Lo acordado hasta ahora hace parte de las deudas pendientes de la dirigencia y la oligarquía colombiana con la justicia y la democracia. Se necesita estar loco o, más entendible, ser beneficiario del statu quo para calificar de castrochavistas medidas para desatrazar el campo, llevar presencia del Estado a territorios abandonados, humanizar el control de cultivos ilícitos, reparar las víctimas, desatascar la participación, garantizar el ejercicio de la oposición -no de los que se reclaman tal con todas las garantías del establecimiento sino de los que la han ejercido eludiendo cárcel y bala- o dar un enfoque de género a problemáticas que han afectado con mayor gravedad a la mujer. Si el interlocutor es ilegítimo y no le corresponde la vocería de estos reclamos, ¿Por qué Álvaro Uribe en sus ocho años no realizó esas reformas? Con lo que de paso habría deslegitimado políticamente a las Farc y al ELN.

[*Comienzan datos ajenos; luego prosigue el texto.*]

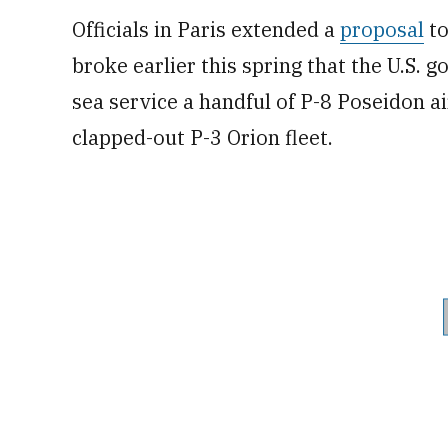
Officials in Paris extended a
proposal
to
broke earlier this spring that the U.S.
sea service a handful of P-8 Poseidon ai
clapped-out P-3 Orion fleet.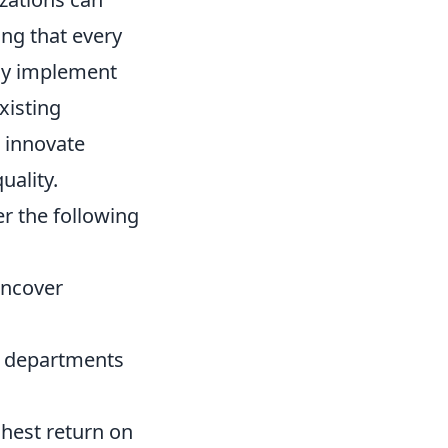
ing that every
ely implement
xisting
 innovate
uality.
r the following
uncover
 departments
ghest return on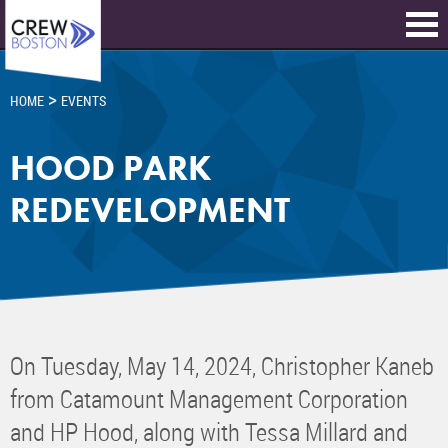
>
HOME
EVENTS
HOOD PARK
REDEVELOPMENT
On Tuesday, May 14, 2024, Christopher Kaneb
from Catamount Management Corporation
and HP Hood, along with Tessa Millard and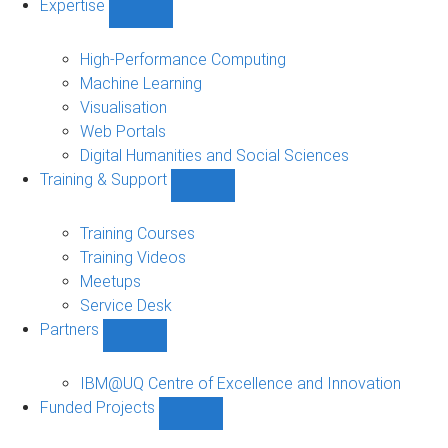
Expertise
Show
Expertise
sub-
High-Performance Computing
navigation
Machine Learning
Visualisation
Web Portals
Digital Humanities and Social Sciences
Training & Support
Show
Training
&
Training Courses
Support
Training Videos
sub-
Meetups
navigation
Service Desk
Partners
Show
Partners
sub-
IBM@UQ Centre of Excellence and Innovation
navigation
Funded Projects
Show
Funded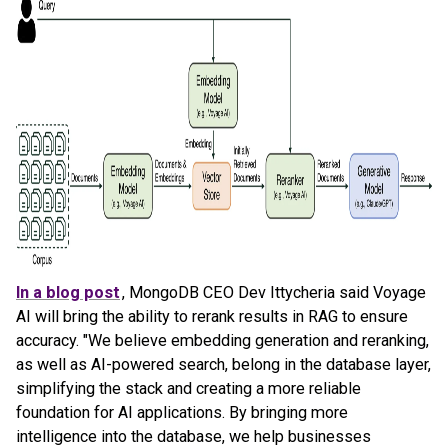
In a blog post
, MongoDB CEO Dev Ittycheria said Voyage
AI will bring the ability to rerank results in RAG to ensure
accuracy. "We believe embedding generation and reranking,
as well as AI-powered search, belong in the database layer,
simplifying the stack and creating a more reliable
foundation for AI applications. By bringing more
intelligence into the database, we help businesses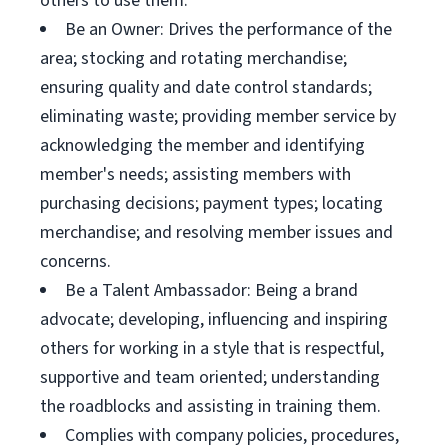
others to use them.
Be an Owner: Drives the performance of the
area; stocking and rotating merchandise;
ensuring quality and date control standards;
eliminating waste; providing member service by
acknowledging the member and identifying
member's needs; assisting members with
purchasing decisions; payment types; locating
merchandise; and resolving member issues and
concerns.
Be a Talent Ambassador: Being a brand
advocate; developing, influencing and inspiring
others for working in a style that is respectful,
supportive and team oriented; understanding
the roadblocks and assisting in training them.
Complies with company policies, procedures,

Ahora en una de sus inimaginables volteretas tácticas, el uribismo -después de haber rechazado todo- suelta el caramelo de que podría reconsiderar su posición si las partes negociadoras consienten revisar lo relacionado con justicia transicional y participación, en sus términos “impunidad” y “gratuidad”, a sabiendas de dos imposibles en un acuerdo de este tipo: cárcel e interdicción de derechos políticos, así solo sea para la comandancia. El Sistema Integral de Verdad, Justicia, Reparación y No Repetición que se materializará a través de la Jurisdicción Especial para la Paz y la Comisión de la Verdad es un avanzado y audaz intento de síntesis y superación en esta materia. La participación directa de un determinado número de desmovilizados de la guerrilla en el Congreso y circunscripciones especiales de paz en zonas afectadas por el conflicto para las organizaciones sociales son la forma de dar continuidad al proceso en el escenario de la institucionalidad y garantizar su cumplimiento. Tratar de renegociar estos aspectos -el uribismo lo sabe- es dilatar el cronograma en busca de sepultar el proceso.

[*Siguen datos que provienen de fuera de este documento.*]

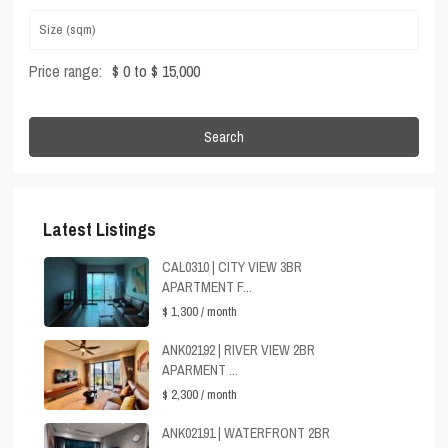
Price range:
$ 0 to $ 15,000
Search
Latest Listings
CAL0310 | CITY VIEW 3BR
APARTMENT F...
$ 1,300
/ month
ANK02192 | RIVER VIEW 2BR
APARMENT ...
$ 2,300
/ month
ANK02191 | WATERFRONT 2BR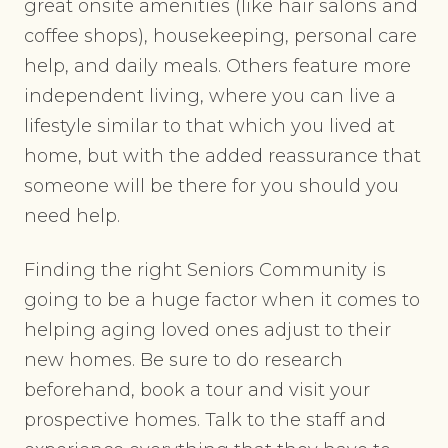
great onsite amenities (like hair salons and
coffee shops), housekeeping, personal care
help, and daily meals. Others feature more
independent living, where you can live a
lifestyle similar to that which you lived at
home, but with the added reassurance that
someone will be there for you should you
need help.
Finding the right Seniors Community is
going to be a huge factor when it comes to
helping aging loved ones adjust to their
new homes. Be sure to do research
beforehand, book a tour and visit your
prospective homes. Talk to the staff and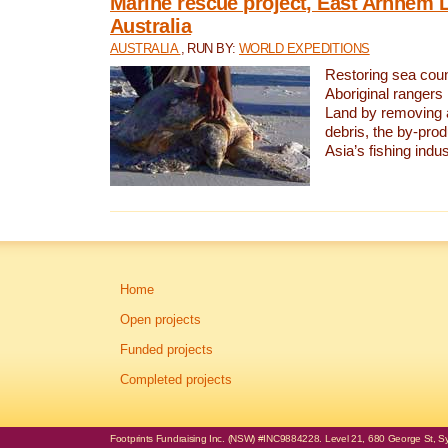
Marine rescue project, East Arnhem 
Australia
AUSTRALIA
, RUN BY:
WORLD EXPEDITIONS
Restoring sea coun
Aboriginal rangers
Land by removing 
debris, the by-pro
Asia’s fishing indus
Home
Open projects
Funded projects
Completed projects
Footprints Fundraising Inc. (NSW) #INC9884228. Level 21, 680 George St, Syd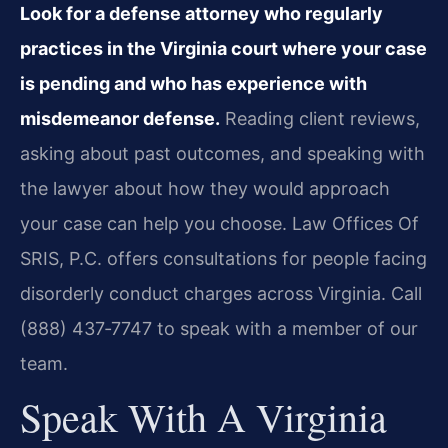
Look for a defense attorney who regularly
practices in the Virginia court where your case
is pending and who has experience with
misdemeanor defense.
Reading client reviews,
asking about past outcomes, and speaking with
the lawyer about how they would approach
your case can help you choose. Law Offices Of
SRIS, P.C. offers consultations for people facing
disorderly conduct charges across Virginia. Call
(888) 437‑7747 to speak with a member of our
team.
Speak With A Virginia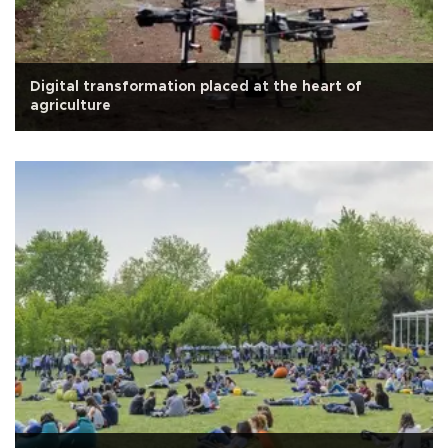
Digital transformation placed at the heart of
agriculture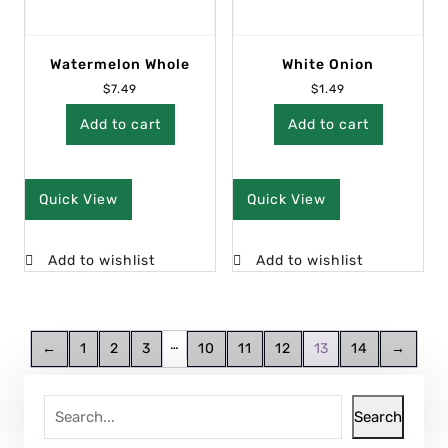
Watermelon Whole
White Onion
$
7.49
$
1.49
Add to cart
Add to cart
Quick View
Quick View
Add to wishlist
Add to wishlist
…
←
1
2
3
10
11
12
13
14
→
Search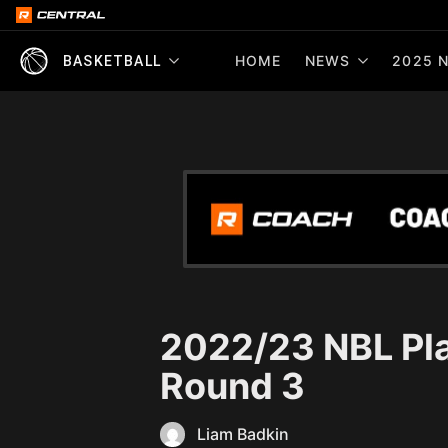
HOME
NEWS
2025 N
BASKETBALL
2022/23 NBL Pla
Round 3
Liam Badkin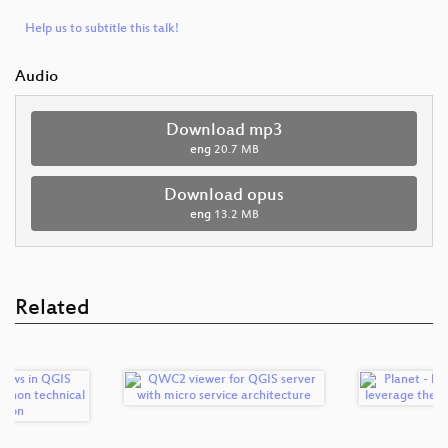
Help us to subtitle this talk!
Audio
Download mp3
eng
20.7 MB
Download opus
eng
13.2 MB
Related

El Uribismo con sus acusaciones y advertencias apocalípticas sobre los resultados del proceso de paz busca de antemano vetar la posibilidad de que una convergencia de fuerzas democráticas no sólo consolide el esfuerzo sino que profundice en cambios fundamentales para el país apenas tributarios de la modernidad. Ahí la razón de las calificaciones descabelladas de “concesión al narcoterrorismo” “imposición del castrochavismo” “avance del comunismo” para intentar de nuevo confundir a la gente con su magia de que sus justas reivindicaciones son pecado, que la guerra o la rendición son la única alternativa para los insurgentes y que la patria del mesías es el destino ideal para la humanidad.

Todo lo anterior, de ñapa, muestra la fragilidad de los argumentos de los opositores a los acuerdos puesto que refieren una institucionalidad bicentenaria a punto de colapsar con cambios sin los cuales ese revolcón si sería inevitable realidad. De otra parte, son un menosprecio a la inteligencia de los colombianos.

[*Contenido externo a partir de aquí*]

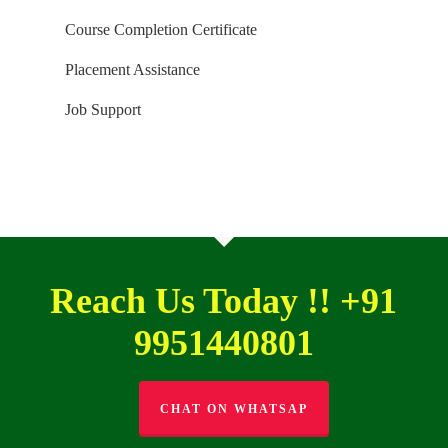
Course Completion Certificate
Placement Assistance
Job Support
Reach Us Today !! +91
9951440801
CHAT ON WHATSAP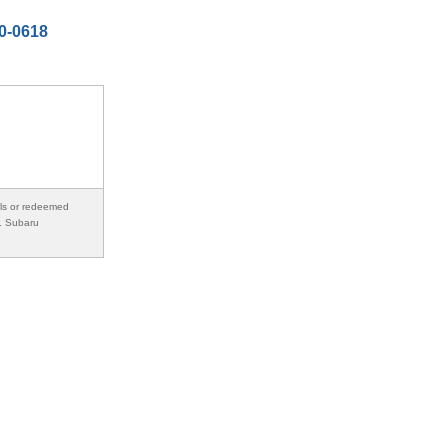
50-0618
als or redeemed
s. Subaru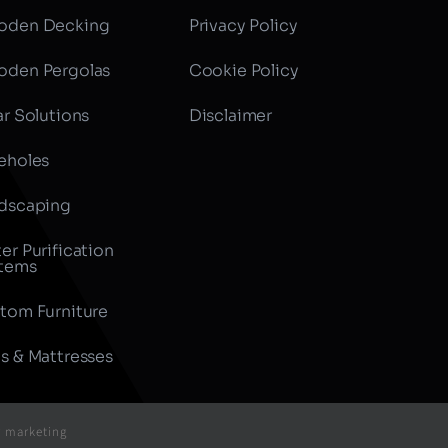
den Decking
Privacy Policy
den Pergolas
Cookie Policy
ar Solutions
Disclaimer
eholes
dscaping
er Purification
tems
tom Furniture
s & Mattresses
r marketing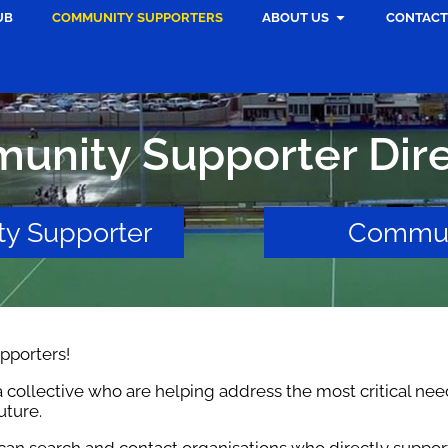
UB
COMMUNITY SUPPORTERS
ABOUT US
CONTACT
unity Supporter Dire
y Supporter
Commun
porters!
 collective who are helping address the most critical nee
uture.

El SÍ en el plebiscito es decir adiós a las Farc como organización armada, a 60 años de confrontación bélica, a una violencia que nos signó  y una bienvenida a hombres y mujeres que desde la legalidad deberán trabajar porque su visión de país y sus propuestas tengan aceptación. Es mandatar al gobierno para que cumpla lo acordado en beneficio de los territorios azotados por la guerra y el fortalecimiento de la democracia. Es repudiar la venganza y el odio como parámetros de relación entre adversarios. En lo particular, es hacer realidad un sueño.